El fuego arrasa más de un contenedor de basura por semana

02/07/2019

En lo que va de año, la ciudad ha perdido 31 depósitos de basura como consecuencia de los incendios intencionados. A este ritmo, se superará el total de 2018, que fue de 51. Por ahora, los de residuos orgánicos representan la mitad de todos los que han sucumbido a las llamas.

Los contenedores grises se han convertido en el objetivo principal de las personas que se dedican a quemar estos recipientes. En lo que va de año ya han ardido catorce depósitos, tanto como en todo 2018. Los receptáculos de la basura orgánica representan en estos momentos casi la mitad de todos los que se derriten por la acción del fuego en la capital grancanaria (31). En cambio, el año pasado, fueron los de plástico los más afectados por los incendios, un total de dieciséis.

El hecho de que los depósitos para estos residuos sean los más numerosos ayudan a entender también que sean los más expuestos a este tipo de actos vandálicos.

Son los más pequeños de los grises, los de mil litros de capacidad, los que han resultado más afectados, este año, con trece casos, cinco más que en todo el 2018; le siguen, en función del tipo de depósito, los de vidrio de 2.700 litros, con siete casos, lo que iguala la cifra de todo el año anterior, según los datos que aporta el Ayuntamiento de Las Palmas de Gran Canaria; los de papel con 3.200 litros de volumen, con cuatro casos; y los de plástico, con capacidad para 3.200 litros, con tres episodios, lo que supone un tercio de todos los que quedaron calcinados el año pasado.

Luego le siguen los de papel con 3.000 litros de capacidad, con dos casos cada uno; y, por último, los grises de 2.400 litros y los de plástico de 2.500 litros, cada uno con un contenedor dañado.

Otra de las curiosidades de las estadísticas que maneja el Consistorio capitalino es que en lo que va de año hay un tipo de contenedor, el de plástico de 3.000 litros, que no ha sido incendiado aún.

En el último lustro, han ardido en la capital grancanaria un promedio de noventa depósitos de basura, si bien hay diferencias notables entre unos años y otros. Así, el máximo de este periodo está en los 124 que quedaron calcinados en el año 2011, mientras que el mínimo fue precisamente el 2018, cuando solo se registraron 51 incidentes de este tipo. En medio de ambos se sitúan los años 2015, con 96 contenedores afectados, y 2017, con 105. Si se mantuviera la tendencia de este primer semestre, el 2019 acabaría con casi sesenta receptáculos afectados.
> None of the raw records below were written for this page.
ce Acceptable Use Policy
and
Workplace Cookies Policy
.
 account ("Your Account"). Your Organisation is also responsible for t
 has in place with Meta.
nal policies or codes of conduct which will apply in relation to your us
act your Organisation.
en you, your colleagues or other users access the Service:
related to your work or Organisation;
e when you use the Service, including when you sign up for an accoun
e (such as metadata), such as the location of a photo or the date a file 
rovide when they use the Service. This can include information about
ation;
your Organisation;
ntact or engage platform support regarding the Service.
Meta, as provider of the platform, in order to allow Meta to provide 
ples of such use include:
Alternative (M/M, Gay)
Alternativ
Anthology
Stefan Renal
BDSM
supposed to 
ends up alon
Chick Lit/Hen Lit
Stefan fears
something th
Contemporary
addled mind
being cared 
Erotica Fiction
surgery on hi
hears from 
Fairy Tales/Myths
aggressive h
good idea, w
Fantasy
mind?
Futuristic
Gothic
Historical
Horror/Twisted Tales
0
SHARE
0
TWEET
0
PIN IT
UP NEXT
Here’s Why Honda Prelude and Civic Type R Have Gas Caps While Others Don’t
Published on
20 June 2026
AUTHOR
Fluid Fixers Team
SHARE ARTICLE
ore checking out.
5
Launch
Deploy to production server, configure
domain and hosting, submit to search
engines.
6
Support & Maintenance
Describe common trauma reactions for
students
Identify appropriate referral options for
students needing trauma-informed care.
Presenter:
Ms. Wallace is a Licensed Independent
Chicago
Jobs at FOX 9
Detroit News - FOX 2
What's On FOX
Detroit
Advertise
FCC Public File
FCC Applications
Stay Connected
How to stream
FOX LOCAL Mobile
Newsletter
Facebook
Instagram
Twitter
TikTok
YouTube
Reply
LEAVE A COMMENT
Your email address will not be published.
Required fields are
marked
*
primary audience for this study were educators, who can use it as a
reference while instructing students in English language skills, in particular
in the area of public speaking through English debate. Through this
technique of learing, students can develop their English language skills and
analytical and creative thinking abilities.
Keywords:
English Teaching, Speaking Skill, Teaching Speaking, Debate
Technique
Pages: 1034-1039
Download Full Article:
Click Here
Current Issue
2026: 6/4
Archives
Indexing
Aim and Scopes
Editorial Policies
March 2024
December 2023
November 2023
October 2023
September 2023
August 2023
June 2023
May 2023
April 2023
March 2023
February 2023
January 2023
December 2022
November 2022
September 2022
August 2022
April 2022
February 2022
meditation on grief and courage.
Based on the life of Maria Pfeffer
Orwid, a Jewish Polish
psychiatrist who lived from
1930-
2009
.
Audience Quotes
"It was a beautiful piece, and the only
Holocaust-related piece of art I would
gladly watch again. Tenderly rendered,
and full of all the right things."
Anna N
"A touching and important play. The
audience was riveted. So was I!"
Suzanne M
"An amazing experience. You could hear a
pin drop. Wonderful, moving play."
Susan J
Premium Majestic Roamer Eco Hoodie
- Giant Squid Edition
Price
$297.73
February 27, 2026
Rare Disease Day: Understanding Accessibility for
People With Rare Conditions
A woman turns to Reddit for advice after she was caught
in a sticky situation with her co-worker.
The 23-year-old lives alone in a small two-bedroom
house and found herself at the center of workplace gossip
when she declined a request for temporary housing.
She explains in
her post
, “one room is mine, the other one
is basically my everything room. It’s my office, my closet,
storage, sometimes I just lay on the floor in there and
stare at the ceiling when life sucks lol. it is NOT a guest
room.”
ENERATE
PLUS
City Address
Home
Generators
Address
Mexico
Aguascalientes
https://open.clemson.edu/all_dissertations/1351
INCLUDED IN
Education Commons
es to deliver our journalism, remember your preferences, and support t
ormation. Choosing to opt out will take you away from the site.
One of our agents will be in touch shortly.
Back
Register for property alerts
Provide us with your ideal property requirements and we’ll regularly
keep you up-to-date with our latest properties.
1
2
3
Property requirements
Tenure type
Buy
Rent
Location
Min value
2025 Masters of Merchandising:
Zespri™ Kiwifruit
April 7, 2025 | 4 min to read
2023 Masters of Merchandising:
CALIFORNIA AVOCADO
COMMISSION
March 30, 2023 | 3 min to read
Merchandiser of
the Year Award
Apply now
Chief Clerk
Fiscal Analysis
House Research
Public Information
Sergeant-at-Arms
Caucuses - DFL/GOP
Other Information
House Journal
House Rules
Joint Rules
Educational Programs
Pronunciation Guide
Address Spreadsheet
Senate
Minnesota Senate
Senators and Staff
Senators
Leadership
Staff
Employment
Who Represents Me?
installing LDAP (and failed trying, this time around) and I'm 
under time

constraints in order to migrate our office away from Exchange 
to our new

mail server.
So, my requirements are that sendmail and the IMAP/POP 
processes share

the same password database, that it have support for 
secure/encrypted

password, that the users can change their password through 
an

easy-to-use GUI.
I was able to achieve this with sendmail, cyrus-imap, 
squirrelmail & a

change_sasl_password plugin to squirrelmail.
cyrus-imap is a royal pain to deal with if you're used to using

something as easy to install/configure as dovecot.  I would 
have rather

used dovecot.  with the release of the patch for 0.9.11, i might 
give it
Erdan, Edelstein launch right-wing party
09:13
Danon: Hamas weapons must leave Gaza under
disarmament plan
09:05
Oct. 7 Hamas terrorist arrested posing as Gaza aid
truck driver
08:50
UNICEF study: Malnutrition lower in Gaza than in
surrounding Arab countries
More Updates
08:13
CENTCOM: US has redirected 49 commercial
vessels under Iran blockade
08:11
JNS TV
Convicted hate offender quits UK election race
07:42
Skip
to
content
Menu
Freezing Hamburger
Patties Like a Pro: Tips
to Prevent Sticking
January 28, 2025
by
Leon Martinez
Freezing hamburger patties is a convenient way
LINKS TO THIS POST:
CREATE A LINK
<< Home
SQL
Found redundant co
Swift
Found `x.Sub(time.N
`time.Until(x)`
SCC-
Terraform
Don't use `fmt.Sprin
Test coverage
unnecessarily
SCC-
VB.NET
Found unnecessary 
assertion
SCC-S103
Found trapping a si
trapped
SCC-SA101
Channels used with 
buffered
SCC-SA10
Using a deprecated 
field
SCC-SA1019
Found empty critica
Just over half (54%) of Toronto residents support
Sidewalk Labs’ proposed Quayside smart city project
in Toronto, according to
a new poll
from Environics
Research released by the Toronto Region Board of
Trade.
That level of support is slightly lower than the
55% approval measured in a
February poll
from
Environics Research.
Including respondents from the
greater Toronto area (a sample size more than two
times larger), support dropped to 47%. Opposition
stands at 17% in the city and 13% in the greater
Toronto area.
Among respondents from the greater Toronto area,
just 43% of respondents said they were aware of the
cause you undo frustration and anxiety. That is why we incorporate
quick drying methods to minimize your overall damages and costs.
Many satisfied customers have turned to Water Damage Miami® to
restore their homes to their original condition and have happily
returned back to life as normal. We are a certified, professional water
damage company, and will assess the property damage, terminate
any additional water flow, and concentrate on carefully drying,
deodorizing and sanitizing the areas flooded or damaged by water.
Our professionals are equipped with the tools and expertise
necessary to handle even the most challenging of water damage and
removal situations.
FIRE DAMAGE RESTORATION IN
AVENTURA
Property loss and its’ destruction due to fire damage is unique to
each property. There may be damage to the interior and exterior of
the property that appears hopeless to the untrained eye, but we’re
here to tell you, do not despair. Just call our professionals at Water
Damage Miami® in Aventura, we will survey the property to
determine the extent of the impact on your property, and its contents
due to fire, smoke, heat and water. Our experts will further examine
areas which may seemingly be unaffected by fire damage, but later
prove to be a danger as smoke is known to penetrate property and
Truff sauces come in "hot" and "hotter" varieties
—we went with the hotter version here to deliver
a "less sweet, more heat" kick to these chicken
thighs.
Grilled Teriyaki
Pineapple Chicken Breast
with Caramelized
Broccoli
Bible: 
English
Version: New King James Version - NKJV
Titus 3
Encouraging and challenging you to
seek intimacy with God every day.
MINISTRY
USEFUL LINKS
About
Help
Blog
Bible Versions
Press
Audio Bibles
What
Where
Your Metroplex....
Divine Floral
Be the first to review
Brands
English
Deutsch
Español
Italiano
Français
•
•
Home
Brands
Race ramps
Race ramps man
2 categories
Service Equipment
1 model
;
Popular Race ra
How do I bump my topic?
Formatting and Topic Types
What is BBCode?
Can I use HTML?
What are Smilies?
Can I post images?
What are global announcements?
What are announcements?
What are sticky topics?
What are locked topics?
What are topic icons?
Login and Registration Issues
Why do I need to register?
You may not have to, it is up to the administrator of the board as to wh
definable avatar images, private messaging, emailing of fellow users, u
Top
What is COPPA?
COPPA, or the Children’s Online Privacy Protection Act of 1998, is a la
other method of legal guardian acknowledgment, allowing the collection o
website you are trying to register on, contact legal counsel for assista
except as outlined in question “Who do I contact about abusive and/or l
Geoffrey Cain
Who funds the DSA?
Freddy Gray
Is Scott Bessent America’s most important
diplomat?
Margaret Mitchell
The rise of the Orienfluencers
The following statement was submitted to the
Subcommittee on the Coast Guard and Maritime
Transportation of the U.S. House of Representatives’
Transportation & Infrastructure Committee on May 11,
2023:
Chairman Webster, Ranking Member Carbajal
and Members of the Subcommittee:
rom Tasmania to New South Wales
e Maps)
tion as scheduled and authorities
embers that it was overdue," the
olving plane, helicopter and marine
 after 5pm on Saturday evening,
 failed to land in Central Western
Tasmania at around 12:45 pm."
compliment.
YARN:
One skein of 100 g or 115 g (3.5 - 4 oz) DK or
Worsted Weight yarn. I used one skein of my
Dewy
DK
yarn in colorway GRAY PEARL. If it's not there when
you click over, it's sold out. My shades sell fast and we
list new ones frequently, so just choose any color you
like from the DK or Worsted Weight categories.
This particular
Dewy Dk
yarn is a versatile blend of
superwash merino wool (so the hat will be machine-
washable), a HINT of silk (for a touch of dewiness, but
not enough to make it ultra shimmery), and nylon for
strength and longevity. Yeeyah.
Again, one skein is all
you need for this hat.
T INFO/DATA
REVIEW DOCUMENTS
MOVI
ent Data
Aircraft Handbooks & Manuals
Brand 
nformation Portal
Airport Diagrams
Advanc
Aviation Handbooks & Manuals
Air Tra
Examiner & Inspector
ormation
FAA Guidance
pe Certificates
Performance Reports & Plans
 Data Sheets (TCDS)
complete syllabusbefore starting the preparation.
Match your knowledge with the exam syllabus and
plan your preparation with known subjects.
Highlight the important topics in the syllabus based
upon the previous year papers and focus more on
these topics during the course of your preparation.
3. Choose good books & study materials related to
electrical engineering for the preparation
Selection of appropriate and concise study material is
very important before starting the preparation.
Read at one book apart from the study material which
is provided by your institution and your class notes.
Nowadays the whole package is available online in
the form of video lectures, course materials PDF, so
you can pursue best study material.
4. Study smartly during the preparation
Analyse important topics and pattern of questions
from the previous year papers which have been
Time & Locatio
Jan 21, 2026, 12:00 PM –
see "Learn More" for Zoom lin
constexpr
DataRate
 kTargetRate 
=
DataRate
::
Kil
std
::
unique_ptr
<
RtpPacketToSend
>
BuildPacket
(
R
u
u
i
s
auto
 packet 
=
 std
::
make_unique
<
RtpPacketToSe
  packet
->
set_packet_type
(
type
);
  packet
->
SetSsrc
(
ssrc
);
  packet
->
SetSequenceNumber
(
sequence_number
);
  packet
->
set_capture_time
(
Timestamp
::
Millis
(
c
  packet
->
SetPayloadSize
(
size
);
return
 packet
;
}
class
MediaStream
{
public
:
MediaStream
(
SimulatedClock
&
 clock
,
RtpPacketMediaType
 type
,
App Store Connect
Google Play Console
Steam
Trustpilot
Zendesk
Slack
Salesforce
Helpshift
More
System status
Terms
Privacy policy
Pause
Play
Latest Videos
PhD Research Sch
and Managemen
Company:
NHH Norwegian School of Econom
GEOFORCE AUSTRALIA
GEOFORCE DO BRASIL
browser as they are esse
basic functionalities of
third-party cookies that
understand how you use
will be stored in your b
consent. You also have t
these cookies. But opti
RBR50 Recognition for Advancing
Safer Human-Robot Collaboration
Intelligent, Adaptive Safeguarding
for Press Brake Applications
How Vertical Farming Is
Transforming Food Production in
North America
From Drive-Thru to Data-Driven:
En todo caso, la situación parece haber mejorado de manera ostensible frente a los peores registros, como los de 2013, cuando se derretían por las llamas unos diez contenedores al mes y, de manera especial, en el periodo comprendido entre marzo de 2008 y los primeros días de 2009, con más de veinte al mes.

Coste para todos

La quema de contenedores de basura tiene, sin duda, repercusiones económicas. El Ayuntamiento de Las Palmas de Gran Canaria cuantifica los daños de los incendios en depósitos, en lo que va de año, en 17.452 euros.

En los últimos cuatro años, esto es, desde 2015 a 2018, el coste de reposición de los contenedores calcinados ha ascendido a 276.288 euros. Con este dinero, el Consistorio podría haber adquirido veinticuatro motos tipo scooter y cuatro coches monovolumen para la Policía Local.

El coste de estos actos vandálicos en los últimos años asciende a unos 5.756 euros al mes.

Y eso sin contar los daños a particulares que se pueden generar en este tipo de incidentes ya que no resulta extraño que en la quema de contenedores el fuego termine por afectar a fachadas de viviendas o a vehículos que se encuentran estacionados cerca de los depósitos incendiados, como ha ocurrido en varias ocasiones.